__Goal of the exercise__.
Return only the stretch of the material below that begins with the line containing "Dağlık alanlar" and ends with the line containing "olmaktadır.", exactly; both of those lines belong to it.

--- Data for review Enclosed Below ---

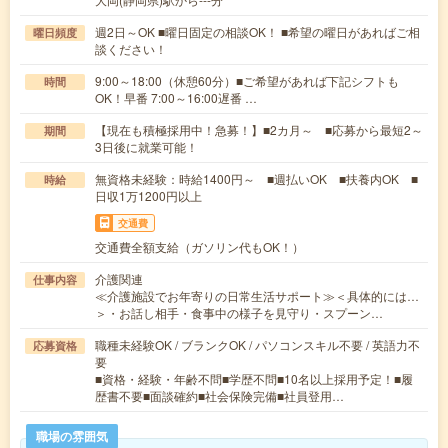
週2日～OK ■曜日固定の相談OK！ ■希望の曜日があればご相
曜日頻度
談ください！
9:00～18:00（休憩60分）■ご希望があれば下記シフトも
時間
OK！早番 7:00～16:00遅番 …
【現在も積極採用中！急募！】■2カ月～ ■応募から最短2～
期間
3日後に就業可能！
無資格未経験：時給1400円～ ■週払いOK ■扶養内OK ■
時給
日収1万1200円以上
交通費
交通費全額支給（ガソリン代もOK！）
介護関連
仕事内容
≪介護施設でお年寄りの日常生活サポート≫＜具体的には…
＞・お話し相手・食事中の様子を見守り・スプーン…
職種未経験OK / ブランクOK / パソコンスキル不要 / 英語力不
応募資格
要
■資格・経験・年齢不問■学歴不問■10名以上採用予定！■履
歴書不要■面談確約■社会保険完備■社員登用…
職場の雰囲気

--- End of Enclosed Data for review ---
--- Data for review Enclosed Below ---

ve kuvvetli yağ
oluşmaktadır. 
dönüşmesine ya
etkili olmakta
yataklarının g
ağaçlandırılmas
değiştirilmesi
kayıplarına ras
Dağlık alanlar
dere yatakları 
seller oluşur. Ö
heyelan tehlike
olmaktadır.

--- End of Enclosed Data for review ---

__Completed task__.
Dağlık alanlar
dere yatakları 
seller oluşur. Ö
heyelan tehlike
olmaktadır.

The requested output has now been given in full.